I'm gonna pretext this post by saying my father died earlier this year from pancreatic cancer. He said in his last days it was the most miserable experience of his life, and if he could go back and do it over he would have turned down all treatments and died quickly in his bed than slowly and painfully. I think watching that happen (and hearing his first hand accounts) gives me a decent soap box to preach off of.
He was originally diagnosed a year ago. went through surgery and treatments, and was told he'd be good, then a few weeks later he was rediagnosed and he died three months later. The day he was re diagnosed. he waited until my mother fell asleep and called me and the first two things he said were "Damn it to hell, the first time TN football is gonna be good in years and I'm gonna miss it." and he immediately followed it up with "And I won't get to see if those ****ing mayans were right or not either."
In the face of 100% confirmed death. He was making jokes.
We bought him a new tree stand (avid hunters in our whole family) and he got to use it once (killed a 6 point too, while on chemo). First thing he said about it?
"You make sure your mother doesn't get married for a few years. I don't want some other jerk killing deer out of my stand until you get a few."
He went to chemo one day that I took him, and one of the nurses was new. She missed his vein six times trying to get the needles in. And they hurt (especially when you've lost 70 pounds or so). They finally called the head nurse over and she got it on the first try. He looked at her, smiled and said, "Don't worry, it wasn't so bad. I grew up in the 70's." and the head nurse laughed because the new one didn't get the joke.
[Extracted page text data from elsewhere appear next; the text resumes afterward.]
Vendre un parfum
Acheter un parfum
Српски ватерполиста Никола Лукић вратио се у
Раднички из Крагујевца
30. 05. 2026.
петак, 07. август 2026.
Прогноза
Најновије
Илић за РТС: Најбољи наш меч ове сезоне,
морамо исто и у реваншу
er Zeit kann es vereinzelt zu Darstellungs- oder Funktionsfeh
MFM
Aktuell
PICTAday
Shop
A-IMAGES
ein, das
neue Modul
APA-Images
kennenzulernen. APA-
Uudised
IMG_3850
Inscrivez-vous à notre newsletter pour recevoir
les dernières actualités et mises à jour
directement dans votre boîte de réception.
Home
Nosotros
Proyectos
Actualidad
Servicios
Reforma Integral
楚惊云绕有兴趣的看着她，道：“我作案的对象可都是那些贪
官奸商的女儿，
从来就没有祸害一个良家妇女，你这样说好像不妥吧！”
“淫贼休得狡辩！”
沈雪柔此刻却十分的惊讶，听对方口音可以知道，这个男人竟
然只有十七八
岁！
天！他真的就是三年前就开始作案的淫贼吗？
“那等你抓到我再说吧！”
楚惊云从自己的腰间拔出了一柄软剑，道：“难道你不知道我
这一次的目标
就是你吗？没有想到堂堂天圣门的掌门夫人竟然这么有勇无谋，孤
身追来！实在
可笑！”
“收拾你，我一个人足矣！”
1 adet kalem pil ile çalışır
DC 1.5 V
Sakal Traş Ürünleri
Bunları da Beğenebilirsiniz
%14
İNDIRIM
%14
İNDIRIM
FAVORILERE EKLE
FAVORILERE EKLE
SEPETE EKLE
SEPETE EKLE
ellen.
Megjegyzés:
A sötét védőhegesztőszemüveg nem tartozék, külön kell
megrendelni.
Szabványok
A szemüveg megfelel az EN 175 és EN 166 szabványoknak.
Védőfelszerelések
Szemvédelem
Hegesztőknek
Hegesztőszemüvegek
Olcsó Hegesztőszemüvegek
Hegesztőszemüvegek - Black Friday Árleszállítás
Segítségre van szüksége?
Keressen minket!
My mother swears to this day that when he died, he had a smile on his face. (I was taking finals and wasn't there because he threatened to haunt my ass if I left school).
I hope this has gotten through a bit, but, in case it hasn't I'll say it bluntly. Most people can't deal with death or tragedy. They have to find a way to cope. Drugs, alcohol, women, sports, fantasy, or often comedy. The best comedy comes from the saddest moments. Richard pryor's best standup routine happened describing how he set himself on fire trying to smoke crack. He took terror and tragedy and turned it into something to make tons of people feel better.
I understand you guys see it as disrespect to joke about an illness, but I disagree. Even mean spirited comedy is still a form of coping for something else and an exercising of the first amendment. To berate someone for finding something funny (and the joke was worth a chuckle honestly) because it offends "you" (especially if nobody you know has the problem) is one of the must un American things you can do. We have bigger things to hate each other for. At least make it something worth fighting over.